À Aubusson, le testament tissé de Jean Lurçat se révèle
AUBUSSON – Une exposition exceptionnelle mettant en lumière l’œuvre monumentale de Jean Lurçat, intitulée Le Chant du monde, se tiendra à la Cité internationale de la tapisserie d’Aubusson du 4 avril au 1er novembre 2026. Cette présentation marque le retour d’un ensemble de dix pièces tissées, conservées jusqu’à présent à Angers, et qui n’a jamais été montré dans son intégralité à Aubusson.
Jean Lurçat (1892–1966) a tissé des liens étroits avec les manufactures d’Aubusson, notamment grâce à l’initiative de la collectionneuse Marie Cuttoli. Cette dernière a fait transposer en tapisserie des œuvres de sa collection, dont certaines de Lurçat, poussant l’artiste à abandonner la peinture de chevalet dans les années 1930 au profit des arts tissés. Lurçat a trouvé dans la laine un nouveau mode d’expression, développant un vocabulaire plastique unique et cosmogonique, comme en témoigne son œuvre L’Apocalypse (1947–1950).

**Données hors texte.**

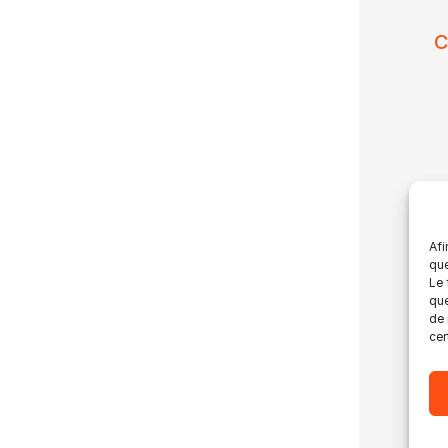
C
Afi
que
Le 
que
de 
cer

Lurçat a joué un rôle clé dans le renouveau des manufactures aubussonnaises, renouant avec des techniques médiévales. Après la Seconde Guerre mondiale, il a multiplié les projets d’envergure et les collaborations, notamment avec le Mobilier national. En 1957, il s’est lancé dans la création de Le Chant du monde, une œuvre de plus de dix ans, réalisée sans commande préalable.
Cette tenture, qui s’étend sur 350 m², illustre la vision d’un monde post-guerre, oscillant entre désenchantement et espoir. Lurçat a déclaré : « Je n’ai pas tardé à me convaincre que la vie, pour qui tente de vivre droit, c’est chose sucrée et salée, douce et amère, convulsive et sereine. »
L’exposition à Aubusson représente une occasion unique de redécouvrir cette œuvre majeure, qui souligne l’importance de Lurçat dans l’histoire de la tapisserie contemporaine.